Exercise. Reproduce the records below exactly as they appear, omitting any pictures they contain.

(Screenshot grounding data)
------------------------------------
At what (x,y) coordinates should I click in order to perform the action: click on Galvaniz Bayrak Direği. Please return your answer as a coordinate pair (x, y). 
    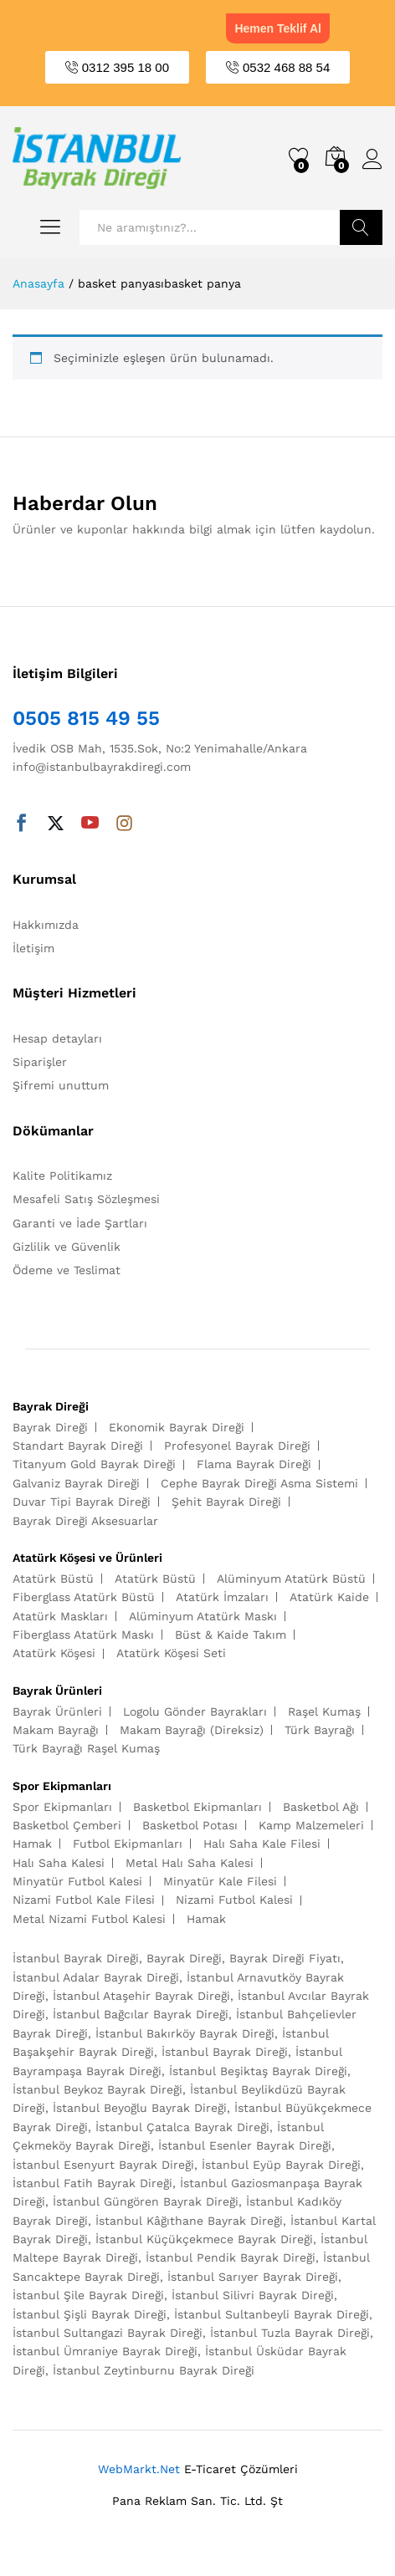
    Looking at the image, I should click on (76, 1483).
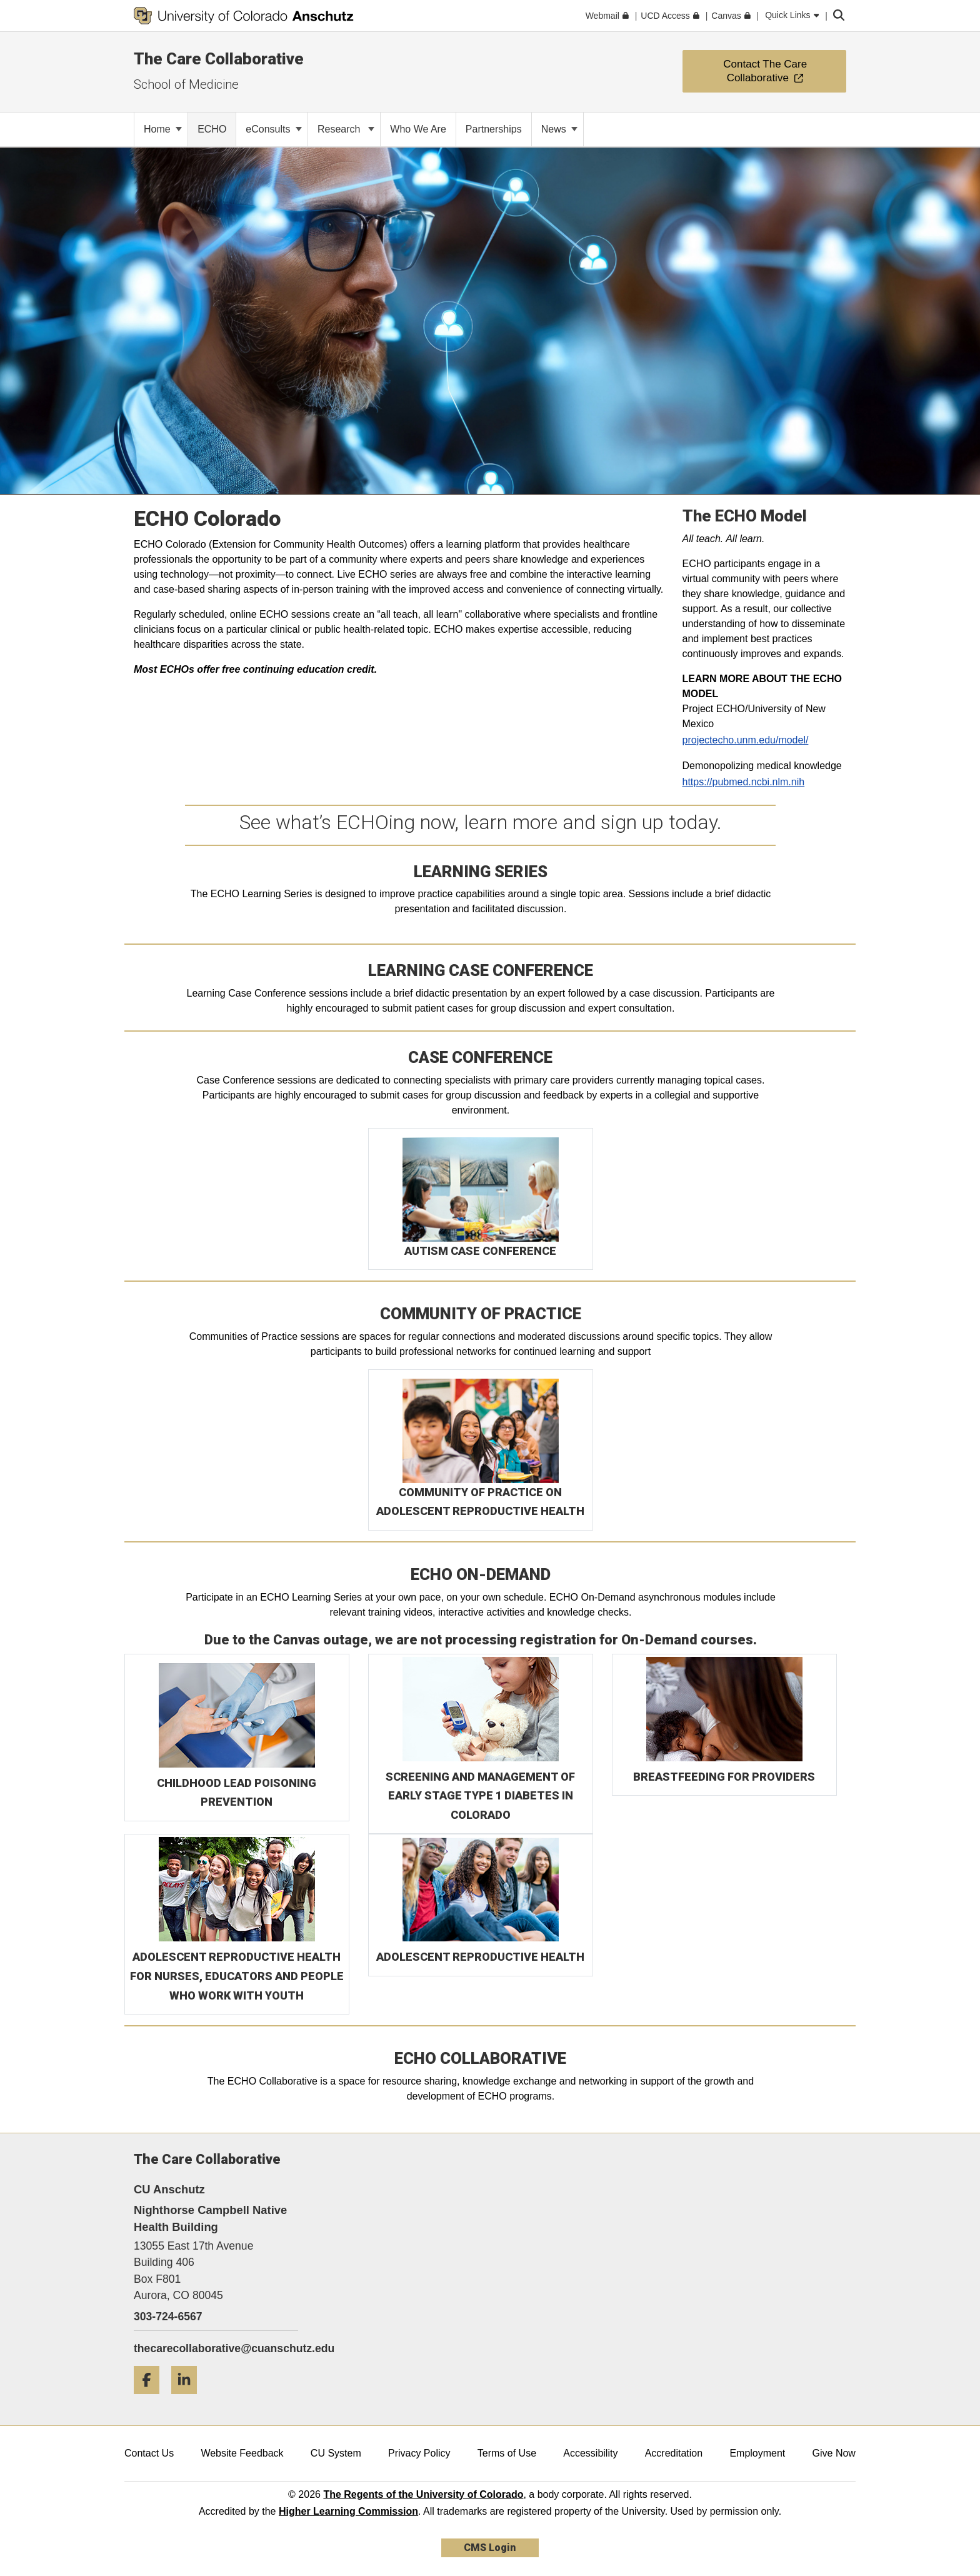 This screenshot has width=980, height=2576. I want to click on eConsults, so click(274, 129).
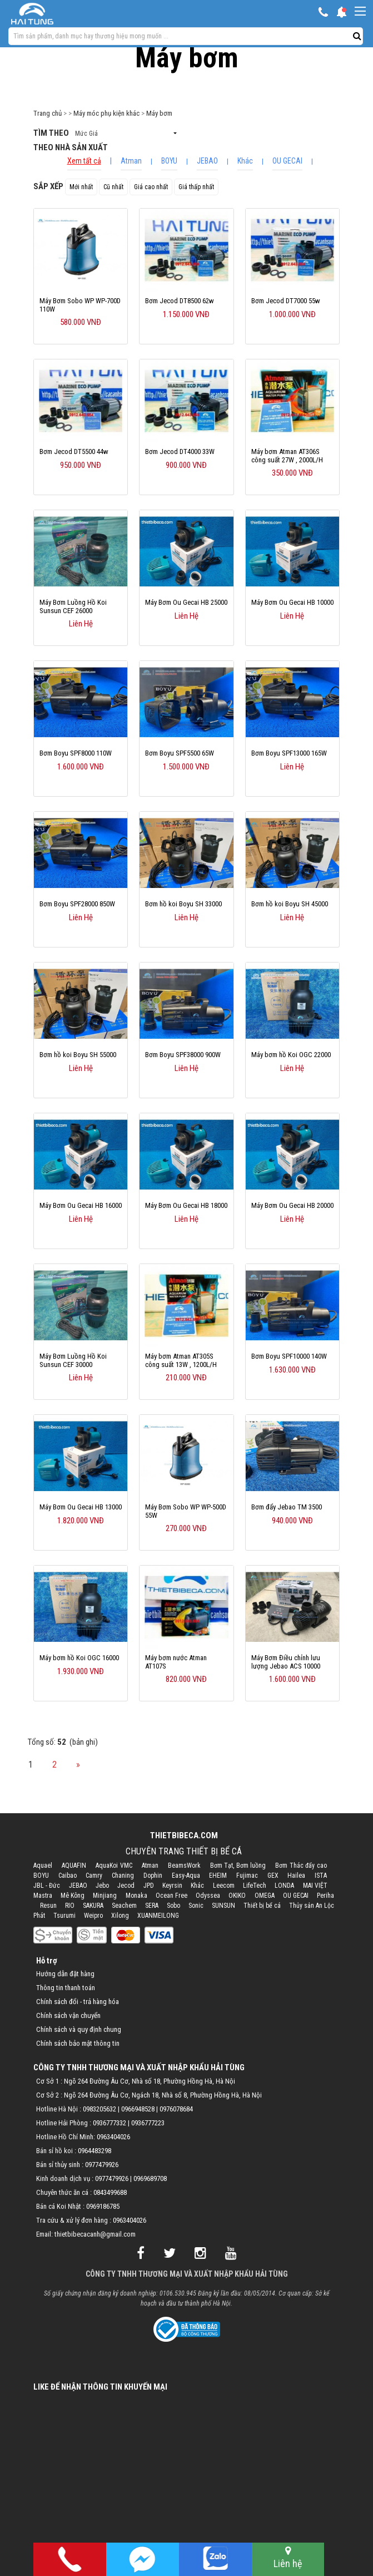  What do you see at coordinates (149, 2095) in the screenshot?
I see `Cơ Sở 2 : Ngõ 264 Đường Âu Cơ, Ngách 18, Nhà số 8, Phường Hồng Hà, Hà Nội` at bounding box center [149, 2095].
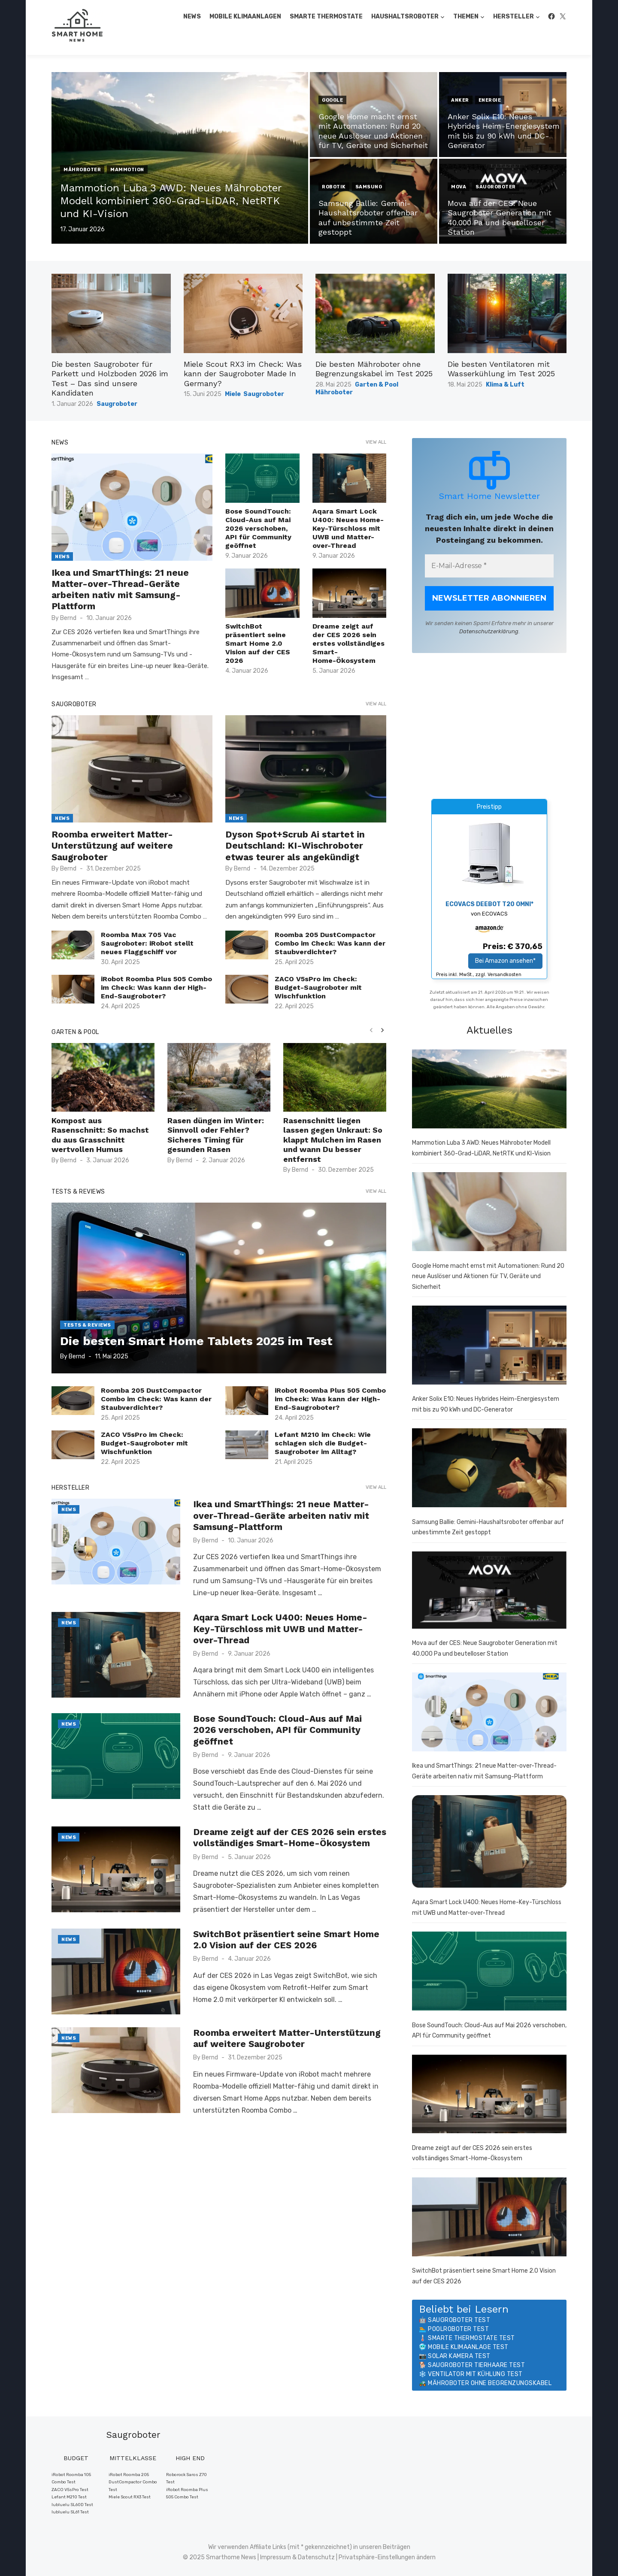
------------------------------------
Result for this exercise.
At what (x,y) coordinates should I click in order to perform the action: click on Galvaniz Bayrak Direği. Please return your answer as a coordinate pair (x, y). 
    Looking at the image, I should click on (76, 1483).
 This screenshot has width=980, height=2576. I want to click on eConsults, so click(274, 129).
  What do you see at coordinates (149, 2095) in the screenshot?
I see `Cơ Sở 2 : Ngõ 264 Đường Âu Cơ, Ngách 18, Nhà số 8, Phường Hồng Hà, Hà Nội` at bounding box center [149, 2095].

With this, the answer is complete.